Your assignment: Working from the line that contains "Rewiresin perustajana hän" down to the last line below, repeat each line exactly.

Task input:
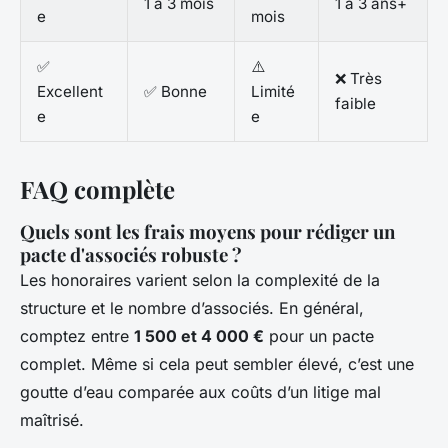
1 à 3 mois
1 à 3 ans+
e
mois
✅
⚠️
❌ Très
Excellent
✅ Bonne
Limité
faible
e
e
FAQ complète
Quels sont les frais moyens pour rédiger un
pacte d'associés robuste ?
Les honoraires varient selon la complexité de la
structure et le nombre d’associés. En général,
comptez entre
1 500 et 4 000 €
pour un pacte
complet. Même si cela peut sembler élevé, c’est une
goutte d’eau comparée aux coûts d’un litige mal
maîtrisé.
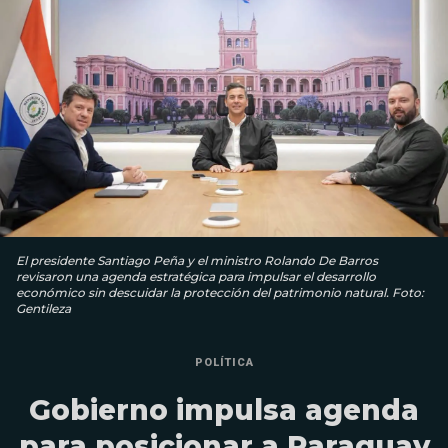
El presidente Santiago Peña y el ministro Rolando De Barros
revisaron una agenda estratégica para impulsar el desarrollo
económico sin descuidar la protección del patrimonio natural. Foto:
Gentileza
POLÍTICA
Gobierno impulsa agenda
para posicionar a Paraguay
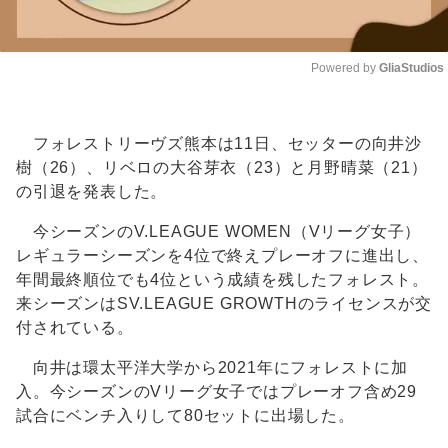
Powered by 
GliaStudios
Unmute
フォレストリーヴズ熊本は11日、セッターの向井沙
樹（26）、リベロの大谷芽衣（23）と月野晴菜（21）
の引退を発表した。
今シーズンのV.LEAGUE WOMEN（Vリーグ女子）
レギュラーシーズンを4位で終えプレーオフに進出し、
年間最終順位でも4位という成績を残したフォレスト。
来シーズンはSV.LEAGUE GROWTHのライセンスが交
付されている。
向井は環太平洋大学から2021年にフォレストに加
入。今シーズンのVリーグ女子ではプレーオフ含め29
試合にベンチ入りして80セットに出場した。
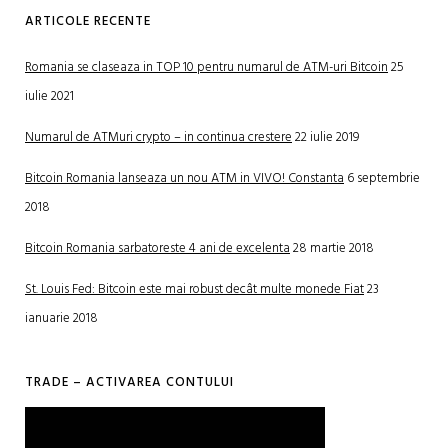
ARTICOLE RECENTE
Romania se claseaza in TOP 10 pentru numarul de ATM-uri Bitcoin
25
iulie 2021
Numarul de ATMuri crypto – in continua crestere
22 iulie 2019
Bitcoin Romania lanseaza un nou ATM in VIVO! Constanta
6 septembrie
2018
Bitcoin Romania sarbatoreste 4 ani de excelenta
28 martie 2018
St. Louis Fed: Bitcoin este mai robust decât multe monede Fiat
23
ianuarie 2018
TRADE – ACTIVAREA CONTULUI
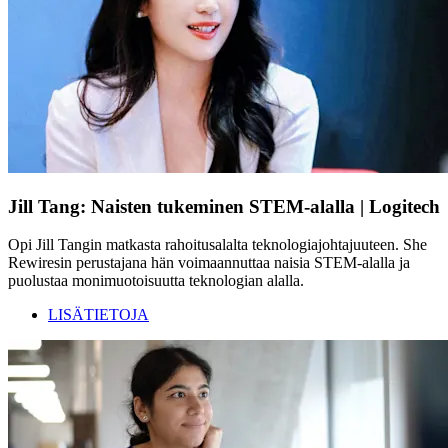
Jill Tang: Naisten tukeminen STEM-alalla | Logitech
Opi Jill Tangin matkasta rahoitusalalta teknologiajohtajuuteen. She
Rewiresin perustajana hän voimaannuttaa naisia STEM-alalla ja
puolustaa monimuotoisuutta teknologian alalla.
LISÄTIETOJA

Solved exercise:
Rewiresin perustajana hän voimaannuttaa naisia STEM-alalla ja
puolustaa monimuotoisuutta teknologian alalla.
LISÄTIETOJA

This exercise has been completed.